____ Supplied data

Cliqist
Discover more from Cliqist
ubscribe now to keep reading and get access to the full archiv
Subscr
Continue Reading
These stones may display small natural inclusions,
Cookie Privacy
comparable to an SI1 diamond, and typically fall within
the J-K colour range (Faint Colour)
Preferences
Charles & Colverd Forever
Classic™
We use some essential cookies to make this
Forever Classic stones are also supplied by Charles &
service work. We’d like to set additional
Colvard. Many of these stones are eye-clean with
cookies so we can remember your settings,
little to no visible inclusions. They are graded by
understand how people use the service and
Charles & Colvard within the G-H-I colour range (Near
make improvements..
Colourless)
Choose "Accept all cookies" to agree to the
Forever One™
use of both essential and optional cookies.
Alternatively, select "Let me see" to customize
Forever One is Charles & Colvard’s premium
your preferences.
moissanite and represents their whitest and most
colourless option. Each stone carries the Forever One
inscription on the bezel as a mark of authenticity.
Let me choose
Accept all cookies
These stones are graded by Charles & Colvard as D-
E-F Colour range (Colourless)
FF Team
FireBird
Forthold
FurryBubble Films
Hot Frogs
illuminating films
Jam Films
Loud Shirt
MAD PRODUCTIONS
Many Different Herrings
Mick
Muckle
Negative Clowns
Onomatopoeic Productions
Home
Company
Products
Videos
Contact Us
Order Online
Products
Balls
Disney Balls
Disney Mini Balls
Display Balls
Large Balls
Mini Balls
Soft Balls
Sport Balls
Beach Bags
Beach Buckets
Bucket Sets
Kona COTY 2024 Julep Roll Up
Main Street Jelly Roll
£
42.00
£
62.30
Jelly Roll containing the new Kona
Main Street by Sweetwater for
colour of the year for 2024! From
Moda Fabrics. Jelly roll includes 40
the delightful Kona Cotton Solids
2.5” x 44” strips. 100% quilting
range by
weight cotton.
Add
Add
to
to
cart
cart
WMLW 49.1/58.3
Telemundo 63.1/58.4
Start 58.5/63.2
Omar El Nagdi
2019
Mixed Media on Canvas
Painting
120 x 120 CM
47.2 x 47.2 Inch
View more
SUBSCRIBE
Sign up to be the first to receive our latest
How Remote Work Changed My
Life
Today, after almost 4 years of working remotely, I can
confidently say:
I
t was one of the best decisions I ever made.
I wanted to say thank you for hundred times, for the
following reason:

________
____ Supplied data

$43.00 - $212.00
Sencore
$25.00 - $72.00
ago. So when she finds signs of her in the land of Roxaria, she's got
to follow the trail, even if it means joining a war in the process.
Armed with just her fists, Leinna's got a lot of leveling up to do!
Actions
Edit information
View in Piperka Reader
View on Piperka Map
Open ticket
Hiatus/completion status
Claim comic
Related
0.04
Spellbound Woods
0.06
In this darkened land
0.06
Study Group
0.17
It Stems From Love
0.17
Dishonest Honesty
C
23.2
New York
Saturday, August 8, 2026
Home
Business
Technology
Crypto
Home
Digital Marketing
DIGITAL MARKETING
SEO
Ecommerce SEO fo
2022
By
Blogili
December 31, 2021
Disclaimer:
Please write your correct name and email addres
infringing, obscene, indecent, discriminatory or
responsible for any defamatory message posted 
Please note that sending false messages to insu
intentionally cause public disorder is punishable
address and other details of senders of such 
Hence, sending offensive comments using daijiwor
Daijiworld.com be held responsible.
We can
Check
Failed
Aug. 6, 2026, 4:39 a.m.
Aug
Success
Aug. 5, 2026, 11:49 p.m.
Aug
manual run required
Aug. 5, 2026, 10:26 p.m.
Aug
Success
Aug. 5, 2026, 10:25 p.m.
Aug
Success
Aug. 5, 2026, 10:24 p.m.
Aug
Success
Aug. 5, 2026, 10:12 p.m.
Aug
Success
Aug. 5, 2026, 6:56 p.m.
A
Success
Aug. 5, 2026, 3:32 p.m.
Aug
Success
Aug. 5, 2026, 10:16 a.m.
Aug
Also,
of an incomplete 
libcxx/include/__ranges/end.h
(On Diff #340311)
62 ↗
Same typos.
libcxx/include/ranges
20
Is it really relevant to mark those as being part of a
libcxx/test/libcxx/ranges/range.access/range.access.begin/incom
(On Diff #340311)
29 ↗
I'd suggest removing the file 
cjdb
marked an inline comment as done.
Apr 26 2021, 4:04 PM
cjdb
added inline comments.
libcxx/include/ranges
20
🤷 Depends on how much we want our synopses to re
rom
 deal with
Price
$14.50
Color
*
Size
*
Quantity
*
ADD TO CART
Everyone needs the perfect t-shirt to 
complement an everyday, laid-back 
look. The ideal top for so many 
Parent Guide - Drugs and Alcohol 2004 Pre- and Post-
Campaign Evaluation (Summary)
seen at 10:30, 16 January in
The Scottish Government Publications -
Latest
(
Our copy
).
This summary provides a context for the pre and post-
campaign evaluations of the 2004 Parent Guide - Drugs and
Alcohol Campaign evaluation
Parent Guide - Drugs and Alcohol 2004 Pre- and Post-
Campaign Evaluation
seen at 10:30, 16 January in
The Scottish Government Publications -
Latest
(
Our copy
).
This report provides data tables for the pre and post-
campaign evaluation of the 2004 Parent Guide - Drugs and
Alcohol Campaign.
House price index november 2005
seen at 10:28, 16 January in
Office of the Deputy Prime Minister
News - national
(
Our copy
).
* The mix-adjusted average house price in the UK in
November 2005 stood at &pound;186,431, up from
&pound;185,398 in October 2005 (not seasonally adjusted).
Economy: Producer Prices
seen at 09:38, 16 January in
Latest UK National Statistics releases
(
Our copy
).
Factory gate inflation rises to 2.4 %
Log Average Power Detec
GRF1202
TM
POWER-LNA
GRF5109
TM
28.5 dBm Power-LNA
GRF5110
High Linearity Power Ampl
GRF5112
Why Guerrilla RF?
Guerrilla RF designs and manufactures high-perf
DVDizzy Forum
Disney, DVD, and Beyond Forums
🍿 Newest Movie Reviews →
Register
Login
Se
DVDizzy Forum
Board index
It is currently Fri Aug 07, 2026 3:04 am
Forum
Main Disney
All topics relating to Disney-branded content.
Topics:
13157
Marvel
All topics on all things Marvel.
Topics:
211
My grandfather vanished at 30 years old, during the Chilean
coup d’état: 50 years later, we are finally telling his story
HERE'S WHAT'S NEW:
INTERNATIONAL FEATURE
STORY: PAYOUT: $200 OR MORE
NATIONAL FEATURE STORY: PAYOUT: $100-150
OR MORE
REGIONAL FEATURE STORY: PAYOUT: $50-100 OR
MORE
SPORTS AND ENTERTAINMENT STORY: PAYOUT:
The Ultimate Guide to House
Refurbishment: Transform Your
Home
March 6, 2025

________

> Task requirements
Among the entries above, how many lines include the word "Guerrilla"? Give the number with no comment.

> Answer to the exercise
2